Of all the entries below, retype only the lines from the one with "(Fenatrad) se reuniram" through the one with "A iniciativa é", exactly as they appear.

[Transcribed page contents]
__________

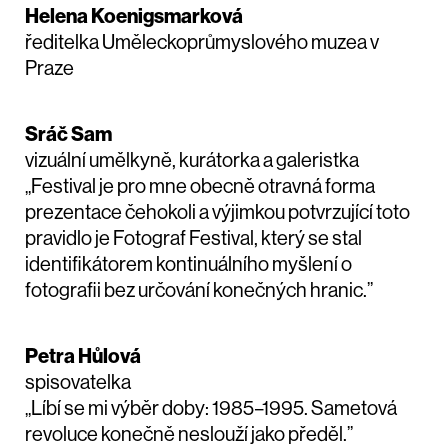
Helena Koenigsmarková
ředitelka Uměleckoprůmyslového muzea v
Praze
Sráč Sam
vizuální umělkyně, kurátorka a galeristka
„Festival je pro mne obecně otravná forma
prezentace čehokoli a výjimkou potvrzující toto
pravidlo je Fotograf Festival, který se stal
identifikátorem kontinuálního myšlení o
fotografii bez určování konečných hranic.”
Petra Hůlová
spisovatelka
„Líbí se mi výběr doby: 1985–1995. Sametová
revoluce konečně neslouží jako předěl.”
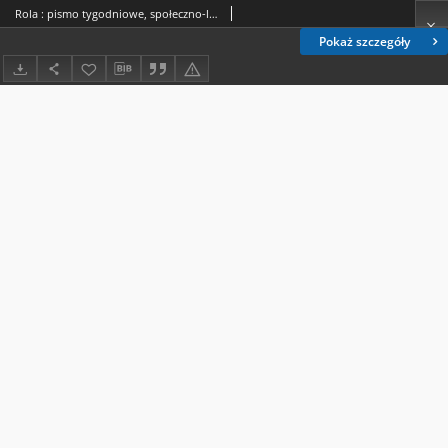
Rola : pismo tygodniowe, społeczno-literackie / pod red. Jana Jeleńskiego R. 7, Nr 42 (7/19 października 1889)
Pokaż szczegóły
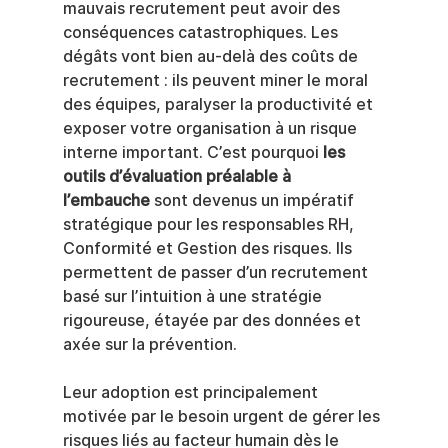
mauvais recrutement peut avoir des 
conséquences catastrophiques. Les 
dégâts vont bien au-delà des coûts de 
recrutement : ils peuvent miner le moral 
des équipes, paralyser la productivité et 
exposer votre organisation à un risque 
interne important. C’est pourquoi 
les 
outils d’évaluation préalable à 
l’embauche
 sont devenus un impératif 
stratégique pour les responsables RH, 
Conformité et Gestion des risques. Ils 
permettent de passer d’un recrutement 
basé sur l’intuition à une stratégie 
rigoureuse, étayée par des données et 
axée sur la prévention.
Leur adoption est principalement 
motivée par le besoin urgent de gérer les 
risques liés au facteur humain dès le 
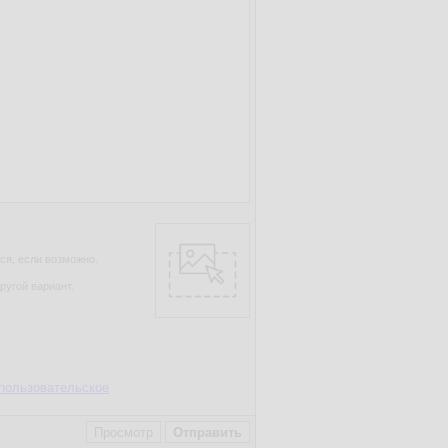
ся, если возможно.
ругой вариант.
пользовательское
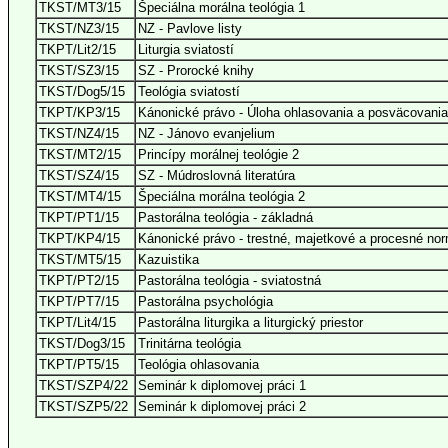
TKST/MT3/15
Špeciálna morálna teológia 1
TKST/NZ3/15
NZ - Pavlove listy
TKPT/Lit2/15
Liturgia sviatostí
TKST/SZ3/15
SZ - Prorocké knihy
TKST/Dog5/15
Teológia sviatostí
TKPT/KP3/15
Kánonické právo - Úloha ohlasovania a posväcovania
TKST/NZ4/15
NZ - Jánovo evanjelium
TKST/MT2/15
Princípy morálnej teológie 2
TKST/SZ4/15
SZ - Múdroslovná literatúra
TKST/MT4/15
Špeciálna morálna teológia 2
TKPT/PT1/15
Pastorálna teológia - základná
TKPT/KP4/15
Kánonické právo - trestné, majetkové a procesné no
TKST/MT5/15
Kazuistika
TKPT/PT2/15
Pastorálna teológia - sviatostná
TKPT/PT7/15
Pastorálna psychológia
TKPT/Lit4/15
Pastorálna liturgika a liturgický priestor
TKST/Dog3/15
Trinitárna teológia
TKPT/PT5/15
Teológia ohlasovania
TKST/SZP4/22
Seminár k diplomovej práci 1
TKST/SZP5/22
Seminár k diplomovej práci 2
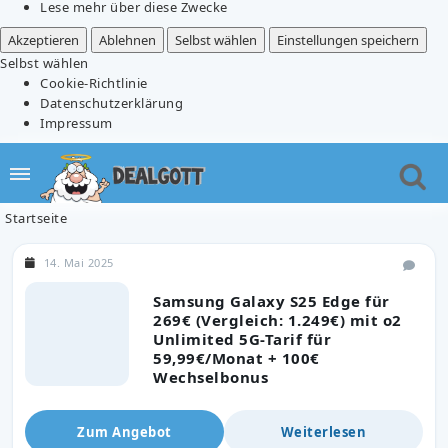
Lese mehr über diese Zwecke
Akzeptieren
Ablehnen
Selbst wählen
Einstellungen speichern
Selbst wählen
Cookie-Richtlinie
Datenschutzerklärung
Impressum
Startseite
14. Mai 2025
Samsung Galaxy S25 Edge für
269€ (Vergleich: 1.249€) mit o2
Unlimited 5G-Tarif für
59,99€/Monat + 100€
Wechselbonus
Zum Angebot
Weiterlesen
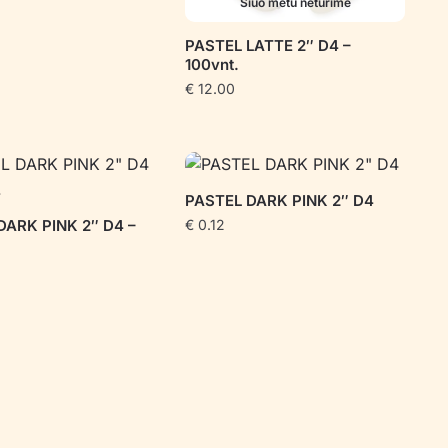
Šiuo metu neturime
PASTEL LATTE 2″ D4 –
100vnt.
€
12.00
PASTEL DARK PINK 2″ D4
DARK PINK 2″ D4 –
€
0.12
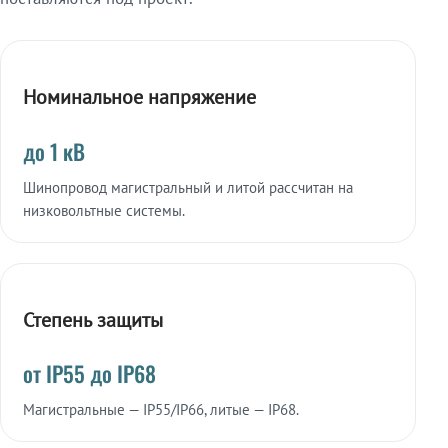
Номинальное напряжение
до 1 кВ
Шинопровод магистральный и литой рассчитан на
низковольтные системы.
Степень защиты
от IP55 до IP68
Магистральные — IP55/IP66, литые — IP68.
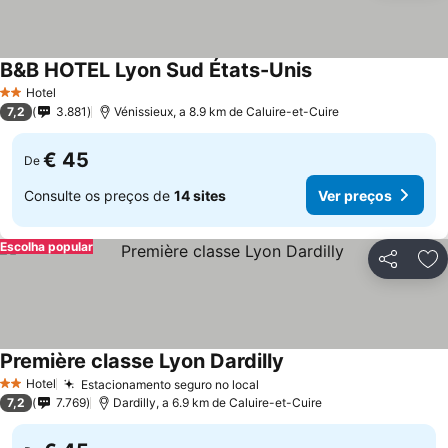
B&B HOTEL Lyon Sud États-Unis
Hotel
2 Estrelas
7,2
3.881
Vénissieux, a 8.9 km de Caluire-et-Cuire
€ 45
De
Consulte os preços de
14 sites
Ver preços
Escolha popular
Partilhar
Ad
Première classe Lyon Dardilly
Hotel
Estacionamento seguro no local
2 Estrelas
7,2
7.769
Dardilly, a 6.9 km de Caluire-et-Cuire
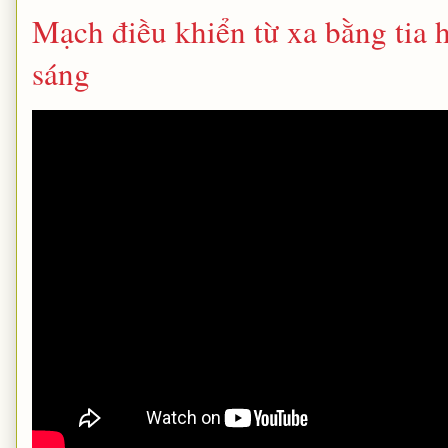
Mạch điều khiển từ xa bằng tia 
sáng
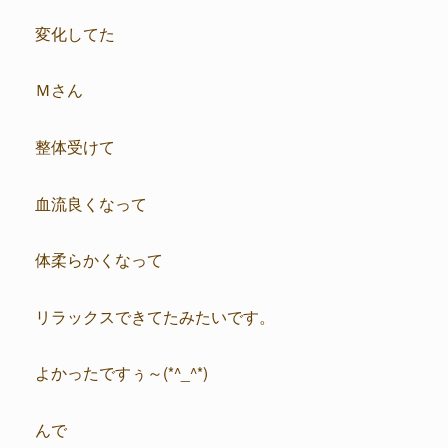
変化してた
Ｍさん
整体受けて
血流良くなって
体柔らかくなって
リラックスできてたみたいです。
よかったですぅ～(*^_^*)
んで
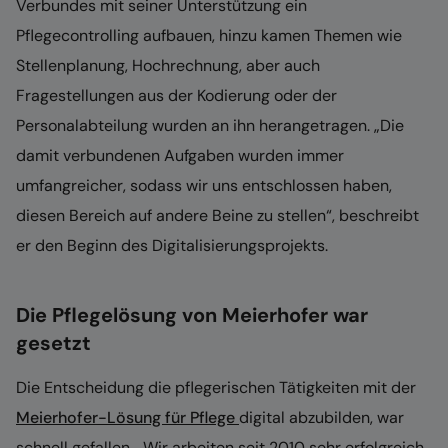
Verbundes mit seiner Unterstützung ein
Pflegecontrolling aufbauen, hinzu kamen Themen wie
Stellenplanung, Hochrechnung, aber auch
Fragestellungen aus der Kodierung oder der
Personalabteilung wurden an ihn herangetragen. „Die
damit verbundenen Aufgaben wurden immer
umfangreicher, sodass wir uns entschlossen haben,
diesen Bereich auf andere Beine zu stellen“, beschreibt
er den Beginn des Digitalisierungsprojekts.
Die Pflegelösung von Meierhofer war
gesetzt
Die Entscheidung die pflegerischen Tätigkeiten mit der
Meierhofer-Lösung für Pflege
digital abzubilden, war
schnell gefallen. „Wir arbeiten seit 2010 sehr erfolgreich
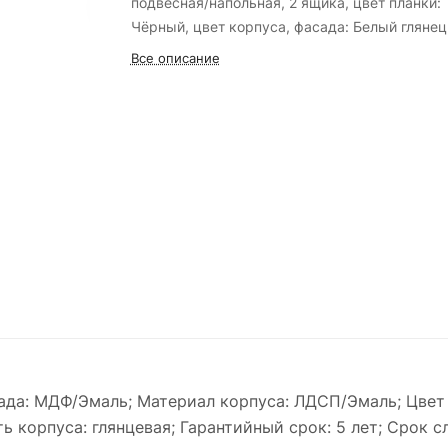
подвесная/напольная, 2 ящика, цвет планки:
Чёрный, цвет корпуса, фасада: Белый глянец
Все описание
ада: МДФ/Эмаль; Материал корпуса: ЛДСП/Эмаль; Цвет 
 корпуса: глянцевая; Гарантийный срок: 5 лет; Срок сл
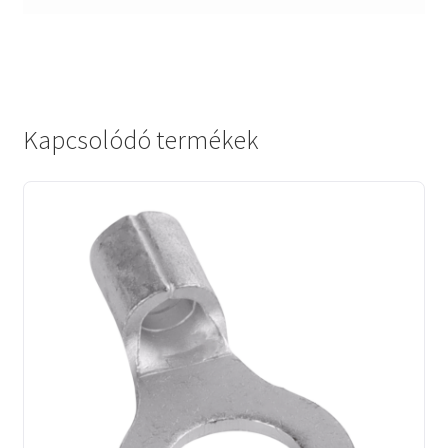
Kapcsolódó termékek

__________

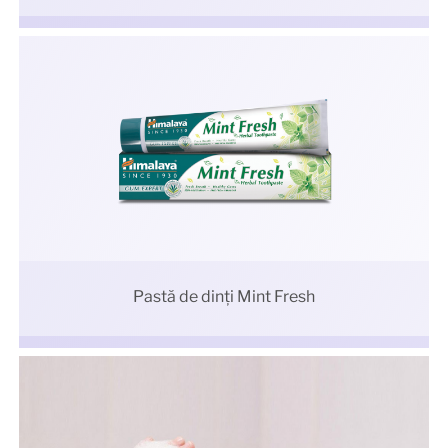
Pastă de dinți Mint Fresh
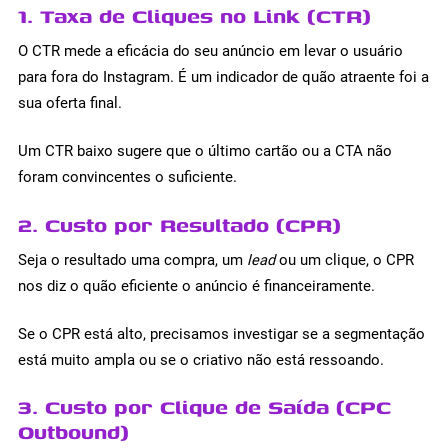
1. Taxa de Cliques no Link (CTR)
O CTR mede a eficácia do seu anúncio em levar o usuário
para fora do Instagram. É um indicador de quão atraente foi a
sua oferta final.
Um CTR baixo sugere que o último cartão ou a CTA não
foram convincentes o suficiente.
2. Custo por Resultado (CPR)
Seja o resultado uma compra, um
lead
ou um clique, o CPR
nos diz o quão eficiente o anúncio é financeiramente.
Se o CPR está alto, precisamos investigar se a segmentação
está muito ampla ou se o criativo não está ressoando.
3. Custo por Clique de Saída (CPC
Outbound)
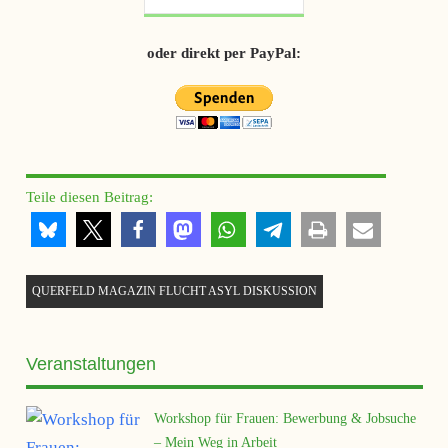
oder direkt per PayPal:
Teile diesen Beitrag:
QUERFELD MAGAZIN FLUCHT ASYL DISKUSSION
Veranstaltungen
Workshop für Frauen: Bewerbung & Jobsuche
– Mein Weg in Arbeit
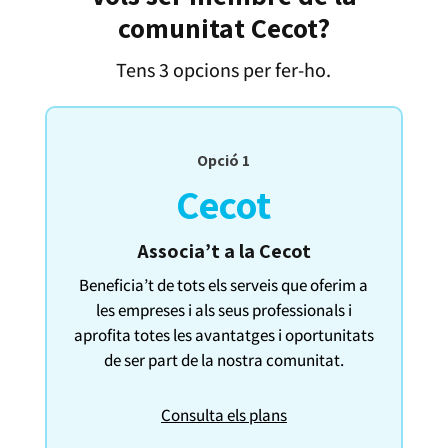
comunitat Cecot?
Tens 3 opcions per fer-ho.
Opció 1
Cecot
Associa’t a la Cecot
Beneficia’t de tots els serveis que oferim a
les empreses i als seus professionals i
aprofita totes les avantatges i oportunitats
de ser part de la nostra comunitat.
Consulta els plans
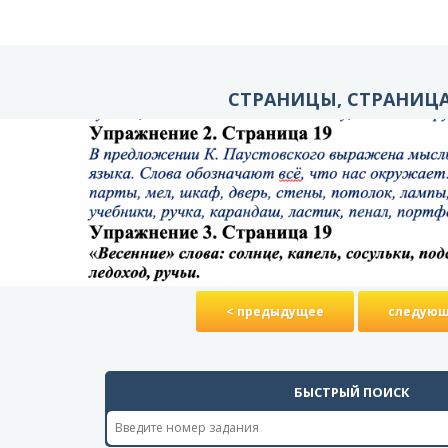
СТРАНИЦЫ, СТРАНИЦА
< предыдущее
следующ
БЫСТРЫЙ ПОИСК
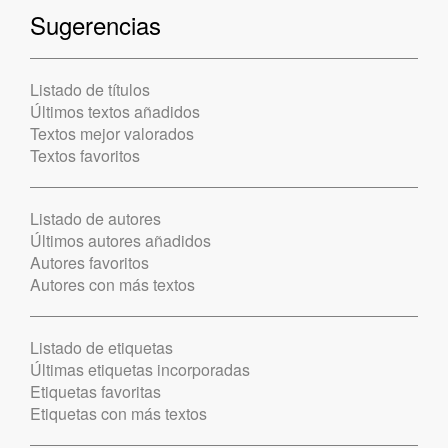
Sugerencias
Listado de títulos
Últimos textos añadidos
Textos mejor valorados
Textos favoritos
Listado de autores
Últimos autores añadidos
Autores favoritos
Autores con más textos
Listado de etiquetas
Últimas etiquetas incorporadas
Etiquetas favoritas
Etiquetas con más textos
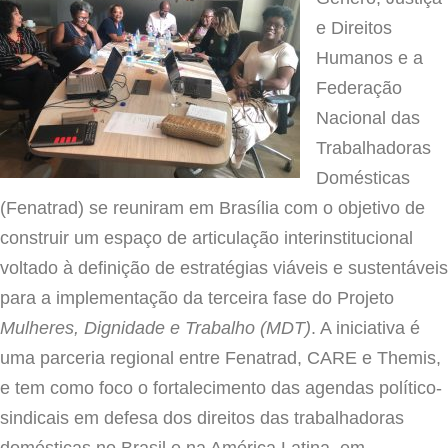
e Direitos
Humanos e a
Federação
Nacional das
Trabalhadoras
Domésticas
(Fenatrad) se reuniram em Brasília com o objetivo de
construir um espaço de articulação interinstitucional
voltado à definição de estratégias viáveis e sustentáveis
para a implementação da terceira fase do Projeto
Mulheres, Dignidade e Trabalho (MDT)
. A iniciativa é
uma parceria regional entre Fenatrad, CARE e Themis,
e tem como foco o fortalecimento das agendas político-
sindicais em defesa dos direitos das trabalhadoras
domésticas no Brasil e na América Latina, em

__________

*WRITTEN RESPONSE*:
(Fenatrad) se reuniram em Brasília com o objetivo de
construir um espaço de articulação interinstitucional
voltado à definição de estratégias viáveis e sustentáveis
para a implementação da terceira fase do Projeto
Mulheres, Dignidade e Trabalho (MDT)
. A iniciativa é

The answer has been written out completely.